Two Mondays ago, Andrea and I went to Deep Ellum after attending a reception for David Wondrich at Drink to celebrate his new book Punch: the Delights (and Dangers) of the Flowing Bowl. While one of the three punches at the event was rum based, I evidently was not tired of the spirit for I asked bartender Jen Salucci to make me the Great Barrington off of their menu. The drink was named after the town in western Massachusetts where Berkshire Mountain Distillers is located. On the nose, the Great Barrington started the drink's citrus wave with a lemon oil aroma. The citrus notes continued in the slightly sweet sip from the bianco vermouth and Cocchi Americano, and the swallow had a nice bitter finish with a rum aftertaste.

Tuesday, November 23, 2010

mary sharon

1 1/2 oz Chinaco Blanco Tequila
3/4 oz Martini & Rossi Bianco Vermouth
1/2 oz Mirto
1 dash Bittermens Mole Bitters

Stir with ice and strain into a cocktail glass. Garnish with a lemon twist.

For my second cocktail at Eastern Standard two Sunday nights ago, I asked bartender Josh Taylor if he had any new tricks up his sleeve. He thought I might be interested in the Mary Sharon and I became intrigued after I heard it was a variation of the "Sex in the City" classic, the Cosmopolitan, albeit an abstract one using Mirto liqueur instead of cranberry juice.

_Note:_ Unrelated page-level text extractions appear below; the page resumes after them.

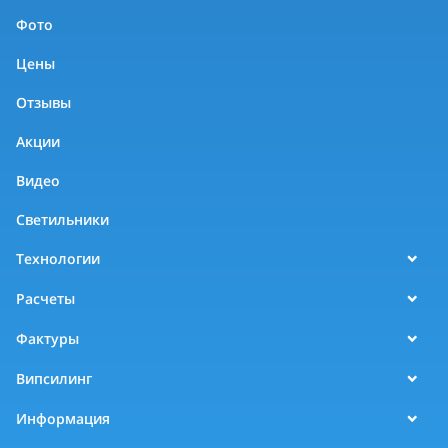
Фото
Цены
Отзывы
Акции
Видео
Светильники
Технологии
Расчеты
Фактуры
Випсилинг
Информация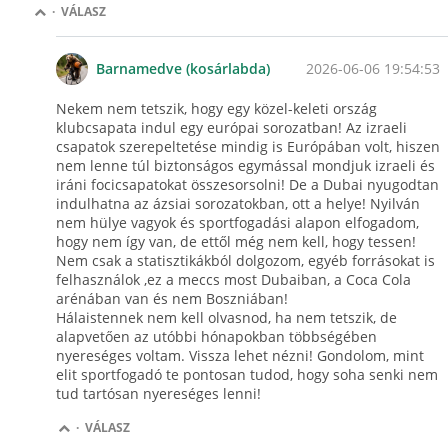
·
VÁLASZ
2026-06-06 19:54:53
Barnamedve (kosárlabda)
Nekem nem tetszik, hogy egy közel-keleti ország
klubcsapata indul egy európai sorozatban! Az izraeli
csapatok szerepeltetése mindig is Európában volt, hiszen
nem lenne túl biztonságos egymással mondjuk izraeli és
iráni focicsapatokat összesorsolni! De a Dubai nyugodtan
indulhatna az ázsiai sorozatokban, ott a helye! Nyilván
nem hülye vagyok és sportfogadási alapon elfogadom,
hogy nem így van, de ettől még nem kell, hogy tessen!
Nem csak a statisztikákból dolgozom, egyéb forrásokat is
felhasználok ,ez a meccs most Dubaiban, a Coca Cola
arénában van és nem Boszniában!
Hálaistennek nem kell olvasnod, ha nem tetszik, de
alapvetően az utóbbi hónapokban többségében
nyereséges voltam. Vissza lehet nézni! Gondolom, mint
elit sportfogadó te pontosan tudod, hogy soha senki nem
tud tartósan nyereséges lenni!
·
VÁLASZ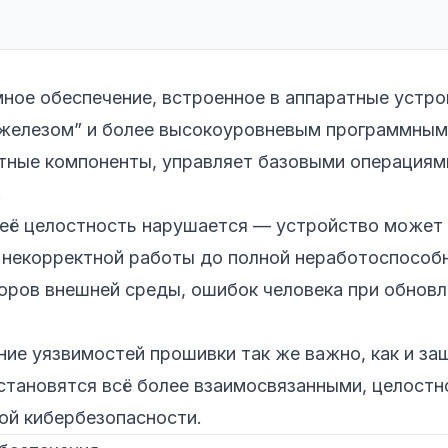
ое обеспечение, встроенное в аппаратные устро
железом” и более высокоуровневым программным
тные компоненты, управляет базовыми операциям
.
 её целостность нарушается — устройство может
 некорректной работы до полной неработоспособ
оров внешней среды, ошибок человека при обновл
ие уязвимостей прошивки так же важно, как и за
 становятся всё более взаимосвязанными, целостн
ой кибербезопасности.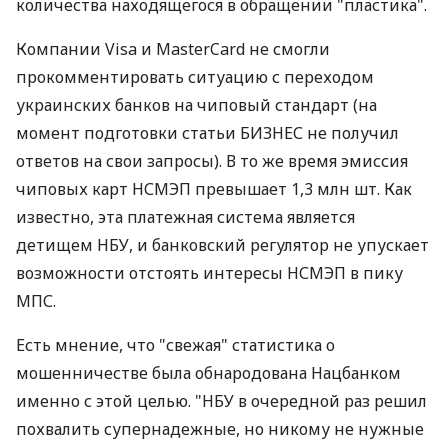
количества находящегося в обращении "пластика".
Компании Visa и MasterCard не смогли
прокомментировать ситуацию с переходом
украинских банков на чиповый стандарт (на
момент подготовки статьи БИЗНЕС не получил
ответов на свои запросы). В то же время эмиссия
чиповых карт НСМЭП превышает 1,3 млн шт. Как
известно, эта платежная система является
детищем НБУ, и банковский регулятор не упускает
возможности отстоять интересы НСМЭП в пику
МПС.
Есть мнение, что "свежая" статистика о
мошенничестве была обнародована Нацбанком
именно с этой целью. "НБУ в очередной раз решил
похвалить супернадежные, но никому не нужные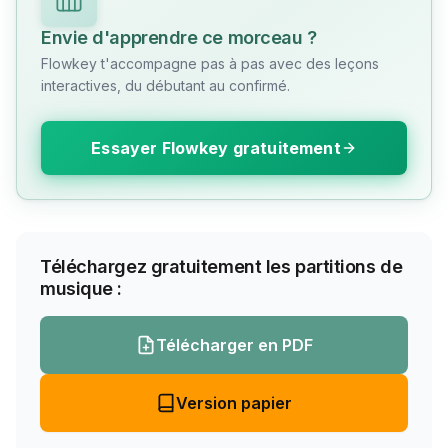
Envie d'apprendre ce morceau ?
Flowkey t'accompagne pas à pas avec des leçons
interactives, du débutant au confirmé.
Essayer Flowkey gratuitement
Téléchargez gratuitement les partitions de
musique :
Télécharger en PDF
Version papier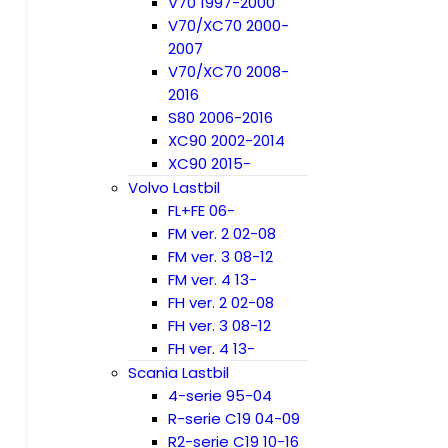
V70 1997-2000
V70/XC70 2000-
2007
V70/XC70 2008-
2016
S80 2006-2016
XC90 2002-2014
XC90 2015-
Volvo Lastbil
FL+FE 06-
FM ver. 2 02-08
FM ver. 3 08-12
FM ver. 4 13-
FH ver. 2 02-08
FH ver. 3 08-12
FH ver. 4 13-
Scania Lastbil
4-serie 95-04
R-serie C19 04-09
R2-serie C19 10-16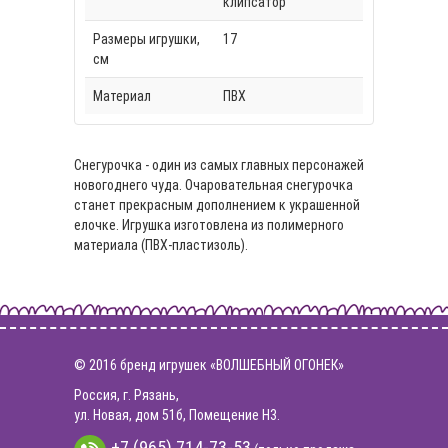
клипсатор
Размеры игрушки,
17
см
Материал
ПВХ
Снегурочка - один из самых главных персонажей
новогоднего чуда. Очаровательная снегурочка
станет прекрасным дополнением к украшенной
елочке. Игрушка изготовлена из полимерного
материала (ПВХ-пластизоль).
© 2016 бренд игрушек «ВОЛШЕБНЫЙ ОГОНЕК»
Россия, г. Рязань,
ул. Новая, дом 51б, Помещение Н3.
+7 (965) 714-73-53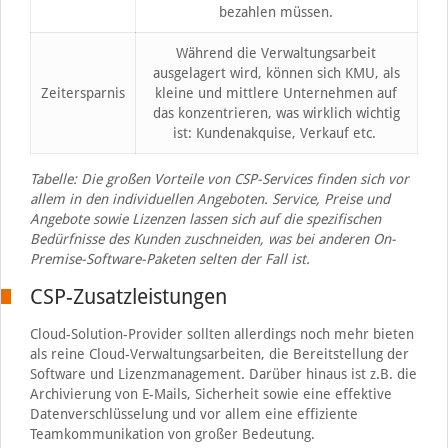
bezahlen müssen.
Während die Verwaltungsarbeit
ausgelagert wird, können sich KMU, als
Zeitersparnis
kleine und mittlere Unternehmen auf
das konzentrieren, was wirklich wichtig
ist: Kundenakquise, Verkauf etc.
Tabelle: Die großen Vorteile von CSP-Services finden sich vor
allem in den individuellen Angeboten. Service, Preise und
Angebote sowie Lizenzen lassen sich auf die spezifischen
Bedürfnisse des Kunden zuschneiden, was bei anderen On-
Premise-Software-Paketen selten der Fall ist.
CSP-Zusatzleistungen
Cloud-Solution-Provider sollten allerdings noch mehr bieten
als reine Cloud-Verwaltungsarbeiten, die Bereitstellung der
Software und Lizenzmanagement. Darüber hinaus ist z.B. die
Archivierung von E-Mails, Sicherheit sowie eine effektive
Datenverschlüsselung und vor allem eine effiziente
Teamkommunikation von großer Bedeutung.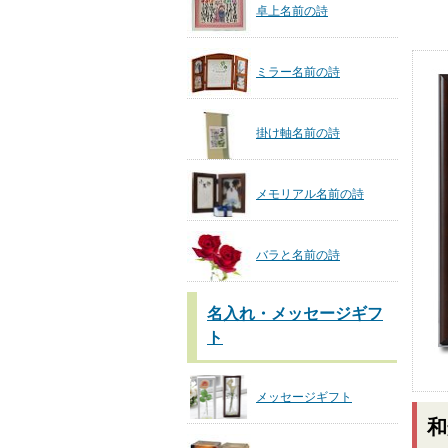
卓上名前の詩
ミラー名前の詩
掛け軸名前の詩
メモリアル名前の詩
バラと名前の詩
名入れ・メッセージギフ
ト
メッセージギフト
和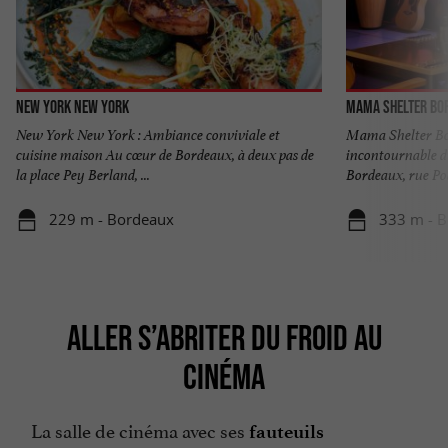
New York New York
Mama Shelter Bo
New York New York : Ambiance conviviale et
Mama Shelter Bord
cuisine maison Au cœur de Bordeaux, à deux pas de
incontournable d
la place Pey Berland, ...
Bordeaux, rue Poq
229 m - Bordeaux
333 m - 
ALLER S’ABRITER DU FROID AU
CINÉMA
La salle de cinéma avec ses
fauteuils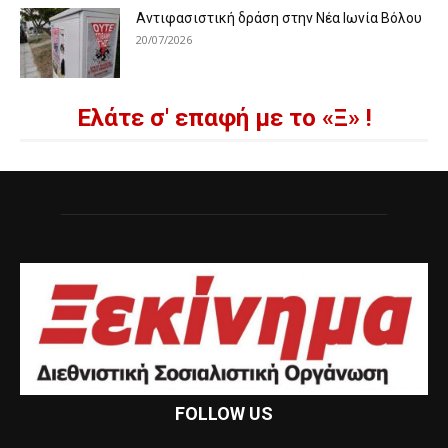
Αντιφασιστική δράση στην Νέα Ιωνία Βόλου
20/07/2026
Ελάτε σ' επαφή με το «Ξ» !
FOLLOW US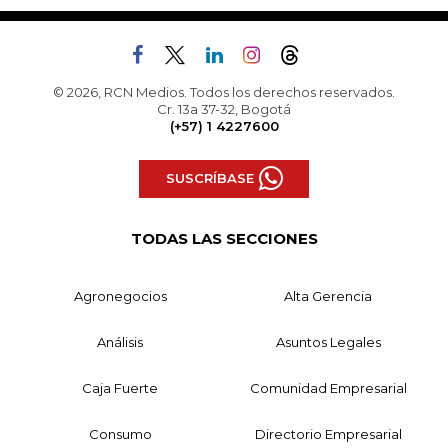
© 2026, RCN Medios. Todos los derechos reservados.
Cr. 13a 37-32, Bogotá
(+57) 1 4227600
SUSCRÍBASE
TODAS LAS SECCIONES
Agronegocios
Alta Gerencia
Análisis
Asuntos Legales
Caja Fuerte
Comunidad Empresarial
Consumo
Directorio Empresarial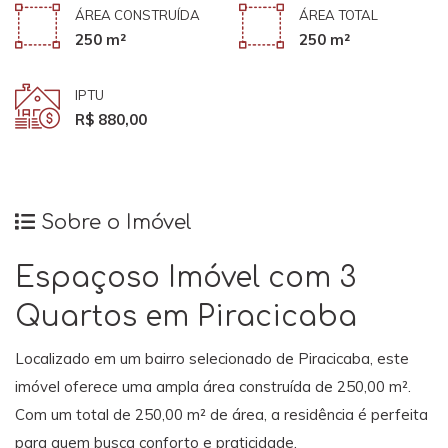
ÁREA CONSTRUÍDA
ÁREA TOTAL
250 m²
250 m²
IPTU
R$ 880,00
Sobre o Imóvel
Espaçoso Imóvel com 3
Quartos em Piracicaba
Localizado em um bairro selecionado de Piracicaba, este
imóvel oferece uma ampla área construída de 250,00 m².
Com um total de 250,00 m² de área, a residência é perfeita
para quem busca conforto e praticidade.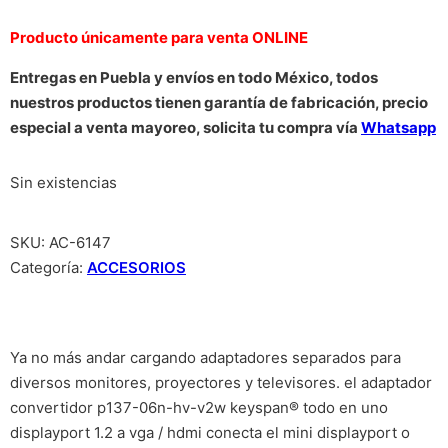
Producto únicamente para venta ONLINE
Entregas en Puebla y envíos en todo México, todos
nuestros productos tienen garantía de fabricación, precio
especial a venta mayoreo, solicita tu compra vía
Whatsapp
Sin existencias
SKU:
AC-6147
Categoría:
ACCESORIOS
Ya no más andar cargando adaptadores separados para
diversos monitores, proyectores y televisores. el adaptador
convertidor p137-06n-hv-v2w keyspan® todo en uno
displayport 1.2 a vga / hdmi conecta el mini displayport o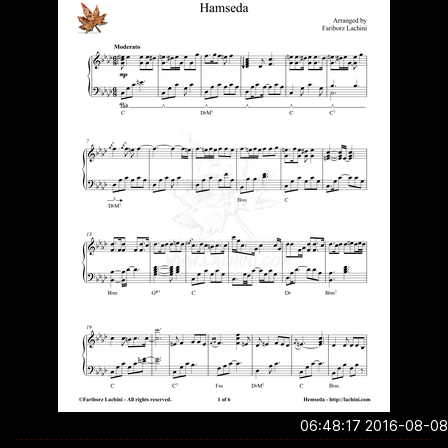
2016-08-08 06:4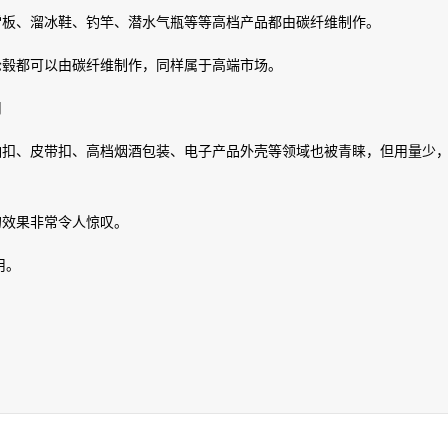
滑雪板、溜冰鞋、钓竿、潜水气瓶等等高档产品都由碳纤维制作。
轮毂都可以由碳纤维制作，同样属于高端市场。
用
、袖扣、皮带扣、高档烟酒包装、电子产品外壳等领域也被青睐，但用量少
的效果非常令人惊叹。
用。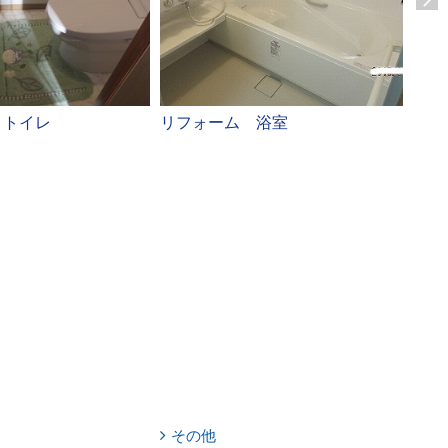
 トイレ
リフォーム 浴室
リフ
その他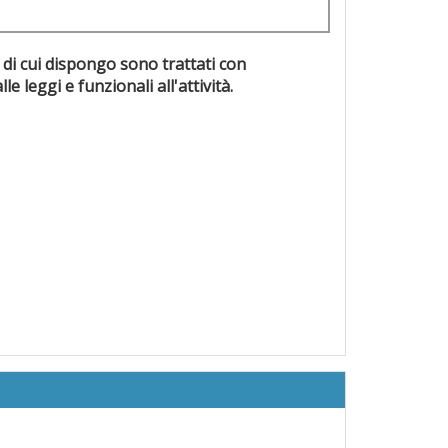
 di cui dispongo sono trattati con
evisti dalle leggi e funzionali all'attività.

Moreover, he mentioned that Avery Glasser of the Bittermens had a hand in the genesis of this recipe most likely similar to how he helped create Craigie's Bird Bath and Green Street's Avery's Arrack-ari. For a name, the myrtle berry liqueur's Sardinian origin prompted a Mediterranean theme; the cocktail became dubbed the Mary Sharon after Kristin Scott Thomas' character in Prince's 1986 movie Under the Cherry Moon.
The Mary Sharon's aroma was full of citrus oils but I was confused as to whether it was orange or grapefruit. When I asked Josh, he informed me that it was actually lemon and explained that the bounty of orange notes in the bianco vermouth was really that strong. Indeed, the vermouth presented a good amount of citrus peel flavors and the sip was a rather blood orange-Campari taste when combined with the Mirto. The minerality of the tequila and a hint of bitter orange came through on the swallow followed by chocolate from the mole bitters at the very end.

Monday, November 22, 2010

surbiton road

1/2 Lime (cut into wedges)
1 small handful Basil Leaves (~12)
1 oz Vanilla Rock Candy Syrup
1 oz Smith & Cross Rum
1/2 oz Cruzan Black Strap Rum
1/2 oz Punt e Mes

Muddle lime, basil, and syrup. Add rest of ingredients and ice, shake, and double strain into a rocks glass filled with crushed ice. Garnish with a basil sprig and a straw.

Two Sundays ago, Andrea and I went down to Eastern Standard for dinner and drinks. When bartender Naomi Levi came by to talk about cocktails, I asked if she had any basil to make me a drink that Devin Hahn of the Periodista Tales blog had told me about. When she heard the request for basil, she immediately knew what I wanted and ran off to see if she could find any in the kitchen. The drink was called the Surbiton Road after the street in Kingston, Jamaica, where the Italian Consulate is located. Her premise was to figure out what could be made in Jamaica given only two things that the Consulate could bring over from Italy. For those two items, she selected basil and the amaro-like sweet vermouth Punt e Mes.
The Surbiton Road greeted my nose with an aroma of basil and rum. The sip was a combination of the lime, funky pot stilled Smith & Cross, and molassesy Blackstrap rum flavors that were followed by vanilla from the syrup and both grape and bitter notes from the Punt e Mes on the swallow. The basil added greatly to the sip to make it more complex than the swallow. Overall, the Surbiton Road was a savory smash that was a good departure from the bar's more standard mint-based ones.